> _Given information_
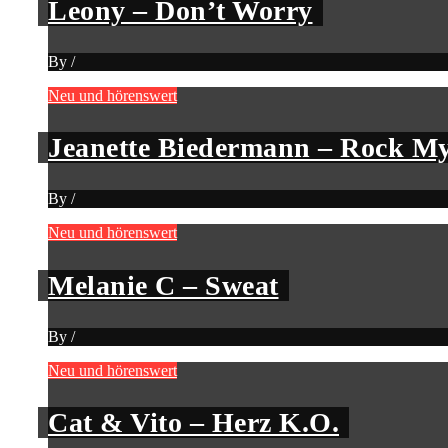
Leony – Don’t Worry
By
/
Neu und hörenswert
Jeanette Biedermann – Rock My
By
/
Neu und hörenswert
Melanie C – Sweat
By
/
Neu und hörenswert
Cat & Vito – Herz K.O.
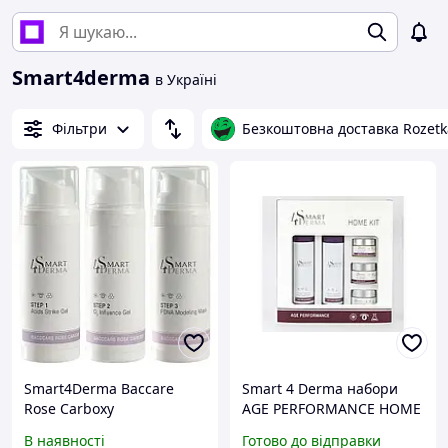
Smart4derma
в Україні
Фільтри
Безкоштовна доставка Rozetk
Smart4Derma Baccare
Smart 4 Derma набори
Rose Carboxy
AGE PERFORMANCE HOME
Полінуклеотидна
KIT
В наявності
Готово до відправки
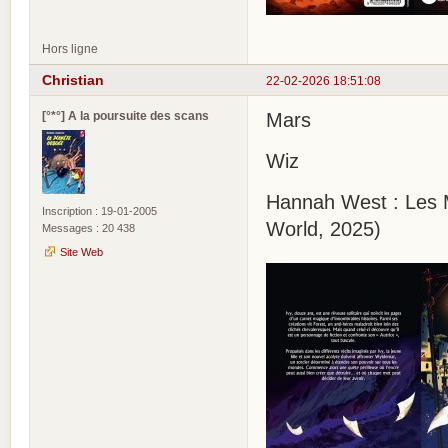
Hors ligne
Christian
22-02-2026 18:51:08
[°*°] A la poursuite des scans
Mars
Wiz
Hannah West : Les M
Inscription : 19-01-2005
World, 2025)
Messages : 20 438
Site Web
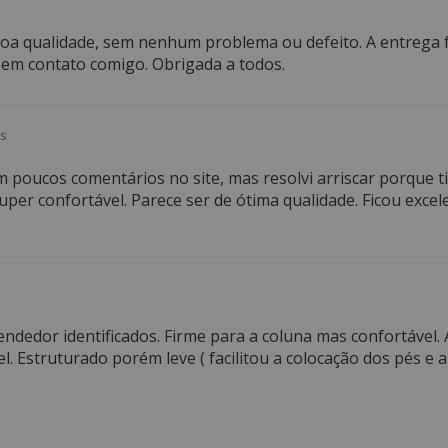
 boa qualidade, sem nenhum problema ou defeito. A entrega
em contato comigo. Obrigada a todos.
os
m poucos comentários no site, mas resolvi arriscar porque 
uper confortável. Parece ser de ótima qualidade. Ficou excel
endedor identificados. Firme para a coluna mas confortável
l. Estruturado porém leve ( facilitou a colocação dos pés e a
---
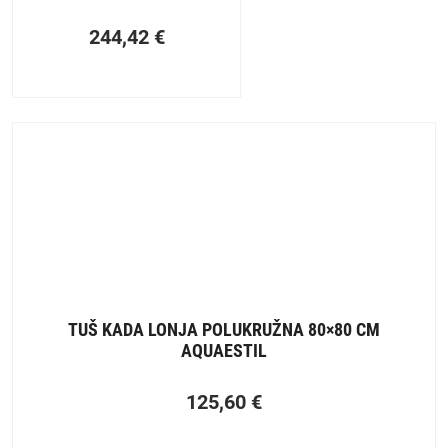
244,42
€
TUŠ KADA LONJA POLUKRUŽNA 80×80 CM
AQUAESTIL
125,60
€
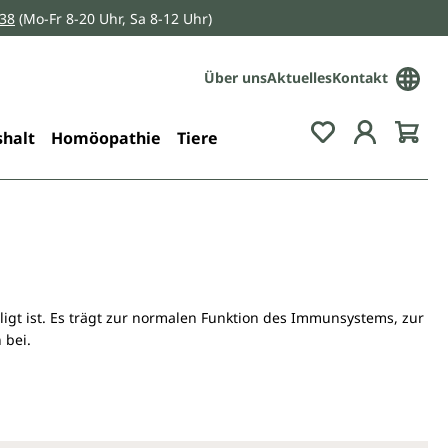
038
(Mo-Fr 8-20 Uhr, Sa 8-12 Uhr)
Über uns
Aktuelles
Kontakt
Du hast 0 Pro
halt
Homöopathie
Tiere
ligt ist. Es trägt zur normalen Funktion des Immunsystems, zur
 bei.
* * *
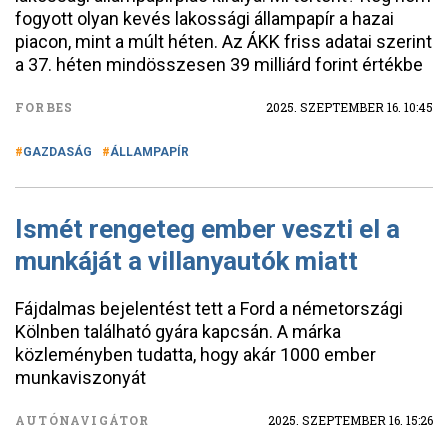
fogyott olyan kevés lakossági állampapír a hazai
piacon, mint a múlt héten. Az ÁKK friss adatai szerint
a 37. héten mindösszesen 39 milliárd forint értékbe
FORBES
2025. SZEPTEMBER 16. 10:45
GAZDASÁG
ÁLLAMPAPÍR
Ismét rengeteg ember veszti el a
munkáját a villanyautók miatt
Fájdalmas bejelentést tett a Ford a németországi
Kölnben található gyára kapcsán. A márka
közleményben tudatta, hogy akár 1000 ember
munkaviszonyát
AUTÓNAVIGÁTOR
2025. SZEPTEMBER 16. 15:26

> _Task brief_
Using the data above, transcribe exactly the lines between those containing "Leony – Don’t Worry" and "22-02-2026 18:51:08", inclusive, and leave every picture behind.

> _Reply to the exercise_
Leony – Don’t Worry
By
/
Neu und hörenswert
Jeanette Biedermann – Rock My
By
/
Neu und hörenswert
Melanie C – Sweat
By
/
Neu und hörenswert
Cat & Vito – Herz K.O.
Smart4derma
в Україні
Фільтри
Безкоштовна доставка Rozetk
Smart4Derma Baccare
Smart 4 Derma набори
Rose Carboxy
AGE PERFORMANCE HOME
Полінуклеотидна
KIT
В наявності
Готово до відправки
Hors ligne
Christian
22-02-2026 18:51:08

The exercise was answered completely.